At the SIO 2025 Annual Meeting, Dr. Joke Bradt presented new data positioning music therapy as an effective and scalable treatment for anxiety in cancer survivorship. Rather than functioning only as a supportive wellness activity, music therapy demonstrated therapeutic outcomes comparable to those seen with structured psychological care.
.The work presented suggests that music therapy can stand alongside cognitive behavioral therapy not as an alternative or complementary practice, but as a peer treatment option—one that may be particularly relevant for patients who do not connect with traditional talk-based therapies, or who benefit from expressive and sensory forms of emotional processing.
Background
Music therapy in oncology spans a continuum—from informal patient-driven music listening to structured, therapist-guided interventions involving active engagement such as guided relaxation, vocalization, and collaborative songwriting. Over the past decade, clinical trials and meta-analyses have shown that music therapy can reduce anxiety, depression, pain, and improve quality of life.
However, many music therapy studies are rated as “low methodological quality” due to the inability to blind patients to treatment, a standard derived from drug trial design. This often leads to weaker recommendation levels and limited reimbursement, despite meaningful clinical benefits. Dr. Bradt described this as the “methodological quality trap”, calling for evaluation frameworks that are appropriate for non-pharmacological therapies.
A crucial next step is comparing music therapy directly with gold-standard psychological care, rather than placebo or waitlist controls — leading to the MELODY Trial.
The MELODY Trial
The MELODY Trial was a multi-site, telehealth-based randomized non-inferiority study comparing music therapy to cognitive behavioral therapy (CBT) for anxiety in cancer survivors. The study enrolled 300 participants across Memorial Sloan Kettering Cancer Center and Baptist Health Miami Cancer Institute, each receiving seven weekly virtual sessions of either music therapy or CBT, with follow-up through week 26.

The music therapy protocol began with guided music listening and relaxation to establish trust, followed by collaborative songwriting, in which patients worked with the therapist to shape lyrics and melodies that reflected their personal experiences. This creative process aimed to support emotional expression and long-term anxiety reduction.
The CBT sessions, by contrast, focused on psychoeducation, cognitive restructuring, relaxation strategies, and managing worry patterns, following a conventional anxiety treatment framework. Both interventions included at-home practice between sessions.
Results
The trial demonstrated that music therapy was non-inferior to CBT for reducing anxiety, meaning both treatments resulted in clinically meaningful, sustained improvements.Anxiety symptoms decreased significantly in both groups, with benefits maintained up to four months post-treatment.

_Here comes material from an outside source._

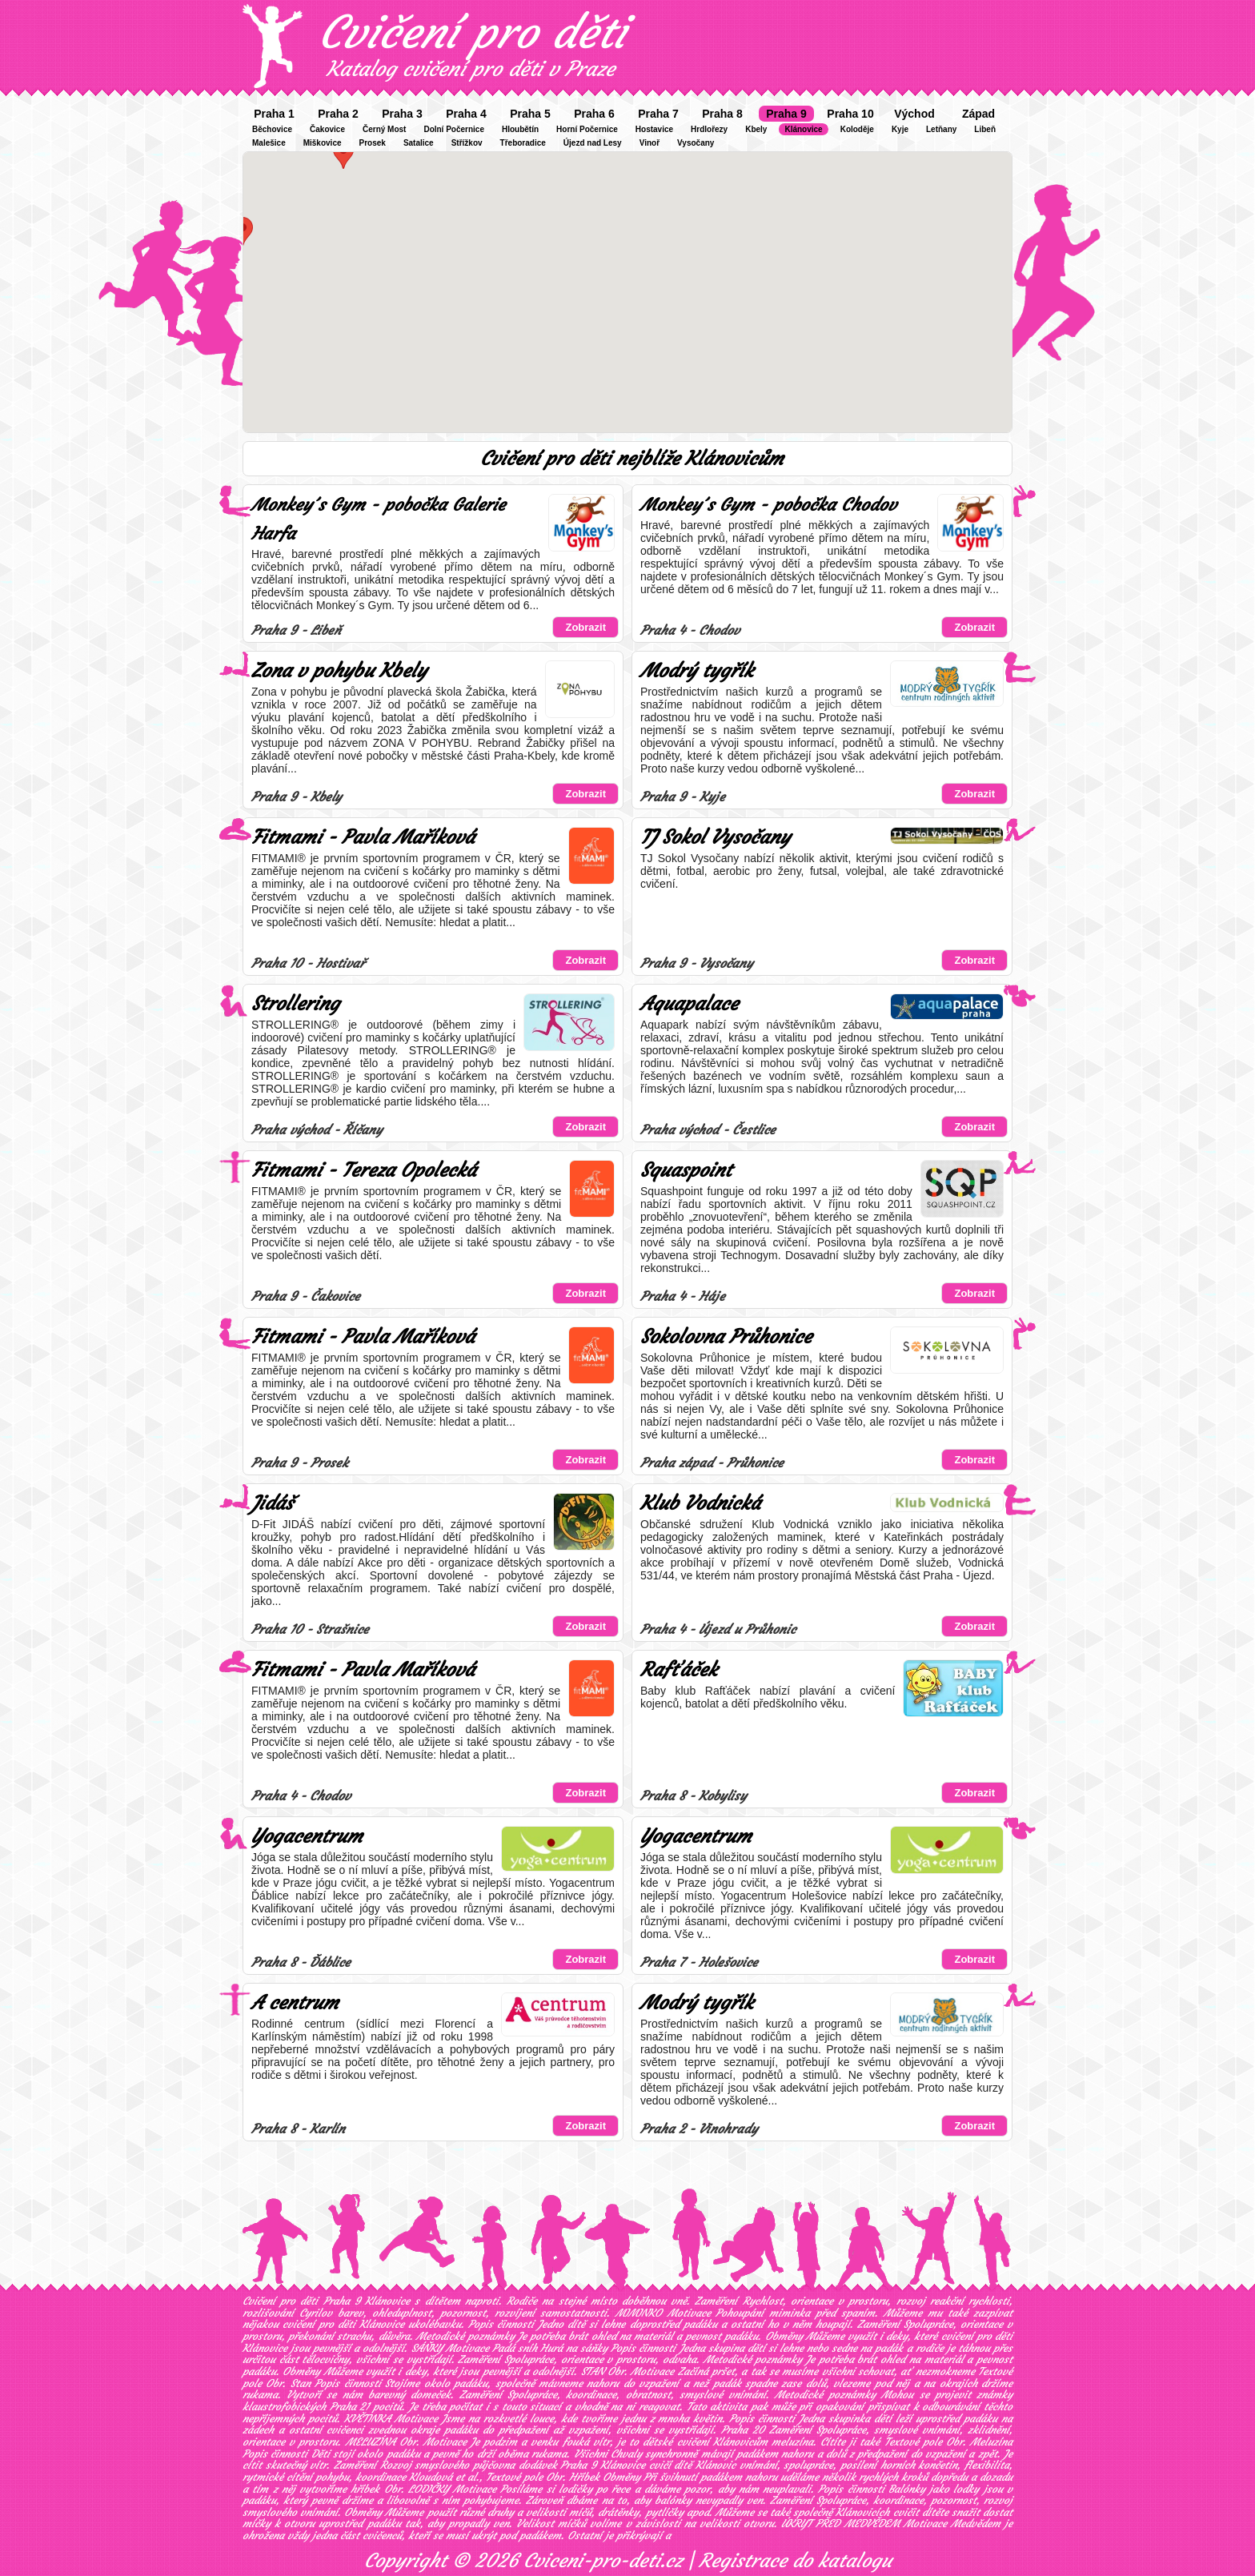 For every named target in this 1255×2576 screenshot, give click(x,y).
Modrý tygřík (696, 671)
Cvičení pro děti (472, 32)
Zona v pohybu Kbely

Secondary outcomes—including fatigue, depressive symptoms, insomnia, pain, cognitive complaints, and both mental and physical quality of life—showed similar improvements in both arms.
Qualitative analysis of patient-written songs highlighted emotional processing, meaning-making, and self-reconnection as central themes. Many participants described the final song as a tangible representation of their psychological progress.

Conclusion
The MELODY Trial provides strong evidence that music therapy is an effective treatment option for anxiety in cancer survivorship, with outcomes comparable to those achieved through cognitive behavioral therapy. The fact that this benefit was observed in a rigorously designed, multi-site comparative trial adds weight to the role of music therapy as a clinically grounded intervention rather than a supplemental or ancillary service.
Importantly, the entire intervention was delivered remotely using standardized protocols, demonstrating that music therapy can be offered at scale without requiring in-person clinical infrastructure. This makes the model particularly well-suited for patients who face barriers to traditional care, including those with limited mobility, those living far from cancer centers, and survivors navigating return to daily life following treatment.
These findings support the integration of music therapy as a core component of survivorship care, not an optional add-on. As evidence continues to expand, the data also point to the need for reimbursement frameworks that recognize music therapy as a clinically effective treatment, ensuring patients have sustainable access to services that improve psychological well-being and quality of life. The trial’s results represent a meaningful shift in how supportive care in oncology can be delivered—more flexible, more expressive, and more patient-centered, without compromising clinical rigor.